I remember not long after the Pro-Guide hit the market someone had already reverse engineered the device and code. I foresaw this and built in a message that came up on the screen that only I knew about. It involved hitting a special sequence of keys. I even designed and built a hand-held version where all info was input with a single button and all output appeared on the alpha screen. I still have that and pull it out occasionally for fun. All in all, it was a great project. Too bad the powers that be thought they would make a killing off it. All they did was kill it before its time.
Past Reader Comments:
RichZ: All of these things drive me nuts. Color C Lector, PH Monitor, Oxyprobe, etc. I don’t even pay much attention to the surface temp except when it’s between 65 and 40 in either direction.

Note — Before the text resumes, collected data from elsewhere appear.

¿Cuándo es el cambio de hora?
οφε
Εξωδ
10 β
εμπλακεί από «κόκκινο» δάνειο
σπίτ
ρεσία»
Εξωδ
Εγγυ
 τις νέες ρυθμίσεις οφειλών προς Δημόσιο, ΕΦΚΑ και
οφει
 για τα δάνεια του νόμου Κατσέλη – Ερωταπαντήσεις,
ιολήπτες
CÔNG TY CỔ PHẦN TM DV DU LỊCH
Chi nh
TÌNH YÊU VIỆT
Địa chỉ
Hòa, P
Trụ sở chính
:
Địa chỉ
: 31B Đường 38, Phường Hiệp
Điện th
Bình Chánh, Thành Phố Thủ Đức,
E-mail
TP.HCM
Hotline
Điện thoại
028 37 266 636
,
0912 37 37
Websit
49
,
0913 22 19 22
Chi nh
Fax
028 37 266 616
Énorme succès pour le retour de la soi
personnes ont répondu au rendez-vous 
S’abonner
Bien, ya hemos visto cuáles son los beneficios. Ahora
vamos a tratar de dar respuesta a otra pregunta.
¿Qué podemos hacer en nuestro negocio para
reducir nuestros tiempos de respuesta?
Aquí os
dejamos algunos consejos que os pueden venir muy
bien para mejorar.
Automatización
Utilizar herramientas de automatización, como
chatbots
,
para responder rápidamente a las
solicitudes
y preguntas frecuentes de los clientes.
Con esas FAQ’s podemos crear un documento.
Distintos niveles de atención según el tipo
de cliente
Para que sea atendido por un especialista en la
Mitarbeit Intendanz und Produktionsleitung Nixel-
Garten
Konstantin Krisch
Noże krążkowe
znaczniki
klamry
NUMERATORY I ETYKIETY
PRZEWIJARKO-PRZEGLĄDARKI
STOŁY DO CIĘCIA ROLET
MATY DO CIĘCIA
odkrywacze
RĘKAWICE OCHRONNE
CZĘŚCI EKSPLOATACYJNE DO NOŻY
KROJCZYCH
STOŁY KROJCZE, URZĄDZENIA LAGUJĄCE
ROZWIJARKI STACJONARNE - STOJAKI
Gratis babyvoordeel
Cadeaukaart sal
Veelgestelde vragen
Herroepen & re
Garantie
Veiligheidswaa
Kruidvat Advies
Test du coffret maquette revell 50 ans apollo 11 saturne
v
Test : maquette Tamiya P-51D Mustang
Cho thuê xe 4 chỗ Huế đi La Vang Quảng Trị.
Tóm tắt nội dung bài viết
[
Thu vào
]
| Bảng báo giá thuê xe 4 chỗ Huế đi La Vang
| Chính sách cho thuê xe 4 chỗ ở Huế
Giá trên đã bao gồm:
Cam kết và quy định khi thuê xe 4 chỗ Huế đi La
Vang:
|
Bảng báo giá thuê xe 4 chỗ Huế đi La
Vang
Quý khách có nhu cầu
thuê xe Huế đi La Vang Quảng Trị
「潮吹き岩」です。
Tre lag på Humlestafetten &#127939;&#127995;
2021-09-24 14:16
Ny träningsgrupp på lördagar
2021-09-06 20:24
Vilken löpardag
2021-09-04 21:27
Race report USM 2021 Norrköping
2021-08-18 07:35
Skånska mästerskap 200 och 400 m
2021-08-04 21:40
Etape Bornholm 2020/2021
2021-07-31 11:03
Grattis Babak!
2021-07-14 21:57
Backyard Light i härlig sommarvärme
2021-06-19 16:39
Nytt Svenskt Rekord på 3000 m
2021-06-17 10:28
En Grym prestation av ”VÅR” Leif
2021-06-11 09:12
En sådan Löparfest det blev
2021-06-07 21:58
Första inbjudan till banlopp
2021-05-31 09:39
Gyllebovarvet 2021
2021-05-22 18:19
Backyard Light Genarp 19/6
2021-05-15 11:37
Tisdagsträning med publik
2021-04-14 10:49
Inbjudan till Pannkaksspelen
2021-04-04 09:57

Terry to RichZ: So true Rich. Unfortunately, people are too used to the easy button. As long as there are folks like that these things will continue to he made and marketed.
Harold Sharp: BassTronics reminds me of another great invention someone brought to B.A.S.S. several years ago, it was a temp gauge that would pinpoint bass so you would know where to fish. I remember going to the lake with someone to demonstrate how great it was, he suggested that I find a good point to check to see if there were Bass on it. So I took him to one that was always pretty good, we pulled up on the point and he started undoing the equipment and hooking up everything, then he dropped something in the water and took reading from it as he lowered it to the bottom. After about 15 minutes checking everything he said, “there’s no bass here”. I said, “I could have told you that with 3 cast of a white spinnerbait in about 45 seconds”. We packed up his gear and left.
Brian: Ah, ‘Basstronics’, which also appeared in BASSMaster magazines from the 80’s and promoted as the greatest thing since sliced bread in bass fishing success at the time. Keep in mind that artificial intelligence (AI) was a hot and emerging topic back then. It was basically a simple input database about the size of a paper graph that mounted in your boat and required ‘conditional’ inputs on your part, and would then spit out the color, type, size and retrieve of lure Bill and Roland would use in that fishing situation. Like all the knowledge of two of bass fishing’s greatest minds in a box at your disposal. And of course it didn’t catch on. And that’s because you can’t cram fishing variables into a cut and dried computer program and get catch results above anything that you couldn’t get with some reading and study or record keeping on your own.
It comes down to a nearly unlimited number of variables and a subsequent nearly unlimited number of resulting outcomes. In the engineering and modeling world it is known as ‘degrees of freedom’. Terry could probably expound greatly on the topic. Basically put, the more degrees of freedom your system has and the better it can explain the past, the worse it will be for predicting the future, and the future is what we are always striving for in bass fishing. The fish you have yet to catch is always in the future.
And this was the beauty with Rick Clunn’s ‘Seasonal Patterns’ approach, or In-Fisherman’s ‘F+L+P=S’ formula. They defined a simple yet critical few parameters (low degrees of freedom) to be combined/applied with plenty of room for experience and intuition, stuff that no computer program or ‘app’ has been made to duplicate yet in the bass fishing world.